Two offices in Ireland and Cape Town have been shut down. It is expected that some US$200 million will be saved over the next three years from this reorganization.
COVID-19 and Oil Price slump
When the event to announce the financial performance of the company started in London, attendants were seated at least two meters apart. This was a safety precaution in the aftermath of the novel coronavirus pandemic.
The deadly coronavirus is causing all sorts of problems for the world economy with even a recession feared in some economies. There is typically low demand for oil as crude oil prices have plummeted, due to a price war between Saudia Arabia and Russia. But that will be less of a problem for Tullow which had already hedged its oil around US$53 per barrel.

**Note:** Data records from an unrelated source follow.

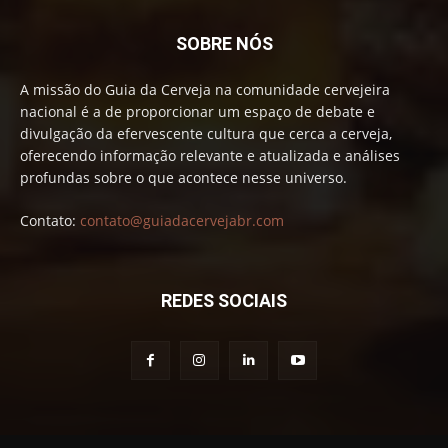
SOBRE NÓS
A missão do Guia da Cerveja na comunidade cervejeira
nacional é a de proporcionar um espaço de debate e
divulgação da efervescente cultura que cerca a cerveja,
oferecendo informação relevante e atualizada e análises
profundas sobre o que acontece nesse universo.
Contato:
contato@guiadacervejabr.com
REDES SOCIAIS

With the company producing a barrel of oil at US$10, it seems the company’s foresight will pay off this year. Nevertheless, the slump could be bad news in the long-run. The company has earmarked US$350 million for capital expenditure for this year.
If prices do not pick up, it would not make any sense to sink that much of money into producing oil which it can not sell to recover its costs.
The company is counting on its safety measures put in place in Ghana to keep the COVID-19 out of its offshore operations. It has no insurance cover for the outbreak, and should it be detected offshore, it could practically spell doom for a company already begging for survival.